I’m an amateur historian, so I spend a lot of time looking into the past. Part of looking into the past is field work - in my case, going out into the Pine Barrens and exploring where these ghost towns were. Another big part of that is doing research. What was this town? Who lived there? How does that place fit into the broader context of the region?
The Pine Barrens historian is lucky in some ways, and unlucky in others. From the 1920’s through the 1960’s, a historian and folklorist named Henry Charlton Beck spent a lot of time in the region, documenting the history and culture of the Pine Barrens. He saw things that don’t exist anymore, and in a lot of ways, he paved the way for other historians through the ages (myself included) to follow on through his research. We’re lucky because of all of the places in the United States, how many have had generations of historians doing research? I’m sure there are dozens of cellar holes and half-hidden clearings in the wilds of Pennsylvania, or Oregon, or wherever that nobody knows about. The people who lived there are long dead, and nobody cared much to archive the knowledge of the place.
The thing is, we only know the history of the Pine Barrens through the context of those who documented things. So while Beck was a great folklorist, he didn’t spend a lot of time describing cellar holes, or what he found at his forgotten towns. He described the people who lived there, maybe a short anecdote or two, and not much else. Historians who have followed since have documented things better or worse depending on their own interests. Right off the bat we don’t have an accurate historical record anymore.
Maybe that’s the problem with history? How faithful are our archives - our history - of things when we gloss over the mundane and the humdrum and focus on the more exciting things? Are they intrinsically worth more? Of our past, what is worth saving? Will there be some future relative, two centuries from now, who will wonder what I ate for breakfast today, December 28, 2007?
I also wonder about the trend towards digital archives. My website is a pretty useful research tool for those interested in the history of the Pine Barrens. There’s a lot documented there that isn’t mentioned in any book. Personal stories that are fascinating, but would never be published. How do you go about archiving a website for scholarly use five centuries down the road? Sure, you can say that the Internet Archive project spiders sites and saves them, but the IA has problems fetching old versions of my site from 2002 — can we trust it to be useful in five hundred years? Would anybody have a HTML browser in five hundred years? Will people even know the HTML specification then? If the answer is no, then what we have is a lot of history held in a very transient medium, that will likely not be accessible to anybody in the future. The problem is, however, that websites generally don’t translate well into other mediums. So, what do you do?
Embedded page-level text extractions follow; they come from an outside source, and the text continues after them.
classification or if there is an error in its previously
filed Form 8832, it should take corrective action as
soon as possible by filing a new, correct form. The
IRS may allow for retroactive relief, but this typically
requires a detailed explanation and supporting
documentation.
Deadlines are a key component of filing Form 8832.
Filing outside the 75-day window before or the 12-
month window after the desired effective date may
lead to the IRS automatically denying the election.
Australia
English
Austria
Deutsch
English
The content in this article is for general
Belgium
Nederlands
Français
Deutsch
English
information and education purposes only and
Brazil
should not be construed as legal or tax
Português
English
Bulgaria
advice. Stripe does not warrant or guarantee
One of the things I want to do is research my family tree some more. I’ve not really been able to trace my ancestry back further than 1860 or so, which in my opinion is terribly recent. Is my family information gone forever? What about the lives of my ancestors in the 1600’s? If there is no record of them, what of their lives? Were they spent in vain, only to serve as breeding stock for the next generation? What about their hopes, dreams, and fears?
I’ve been meaning to sit down and document my life for Dana. Not to be pretentious, but because there’s so many experiences that I’ve had - good and bad - that it might be good to write them down, and maybe after I’m gone, some ancestor of mine will come along and be interested in my life. The question I wrestle with, though, is what medium do I use? I would love to install a copy of Wordpress on a local server and blog my way through my life. The problem is, of course, the transient nature of web published data, as well as the danger of hard drive failures, fire, etc. I could write, but again, a fire could come along and destroy my journal. Plus, handwriting is not really in a friendly format for future researchers. I could make up a bunch of Word files, get a Mozy account, and back them up somewhere — and maybe that’s the best idea, although who knows if MS Word will be readable in the future, and I can’t stand writing in a plain text editor under Windows.
I like to think that I’m not alone here. We all, in a way, live our lives in bubbles. If people wrote more, documented more, left more for their future, it not only would put our lives in the best context of all - our own - but preserves what we all do, what we live for, for future generations. I don’t want to be a name and a date on a family tree in five hundred years. I want someone to know about my experiences growing up, my impressions of things, my mode of thinking.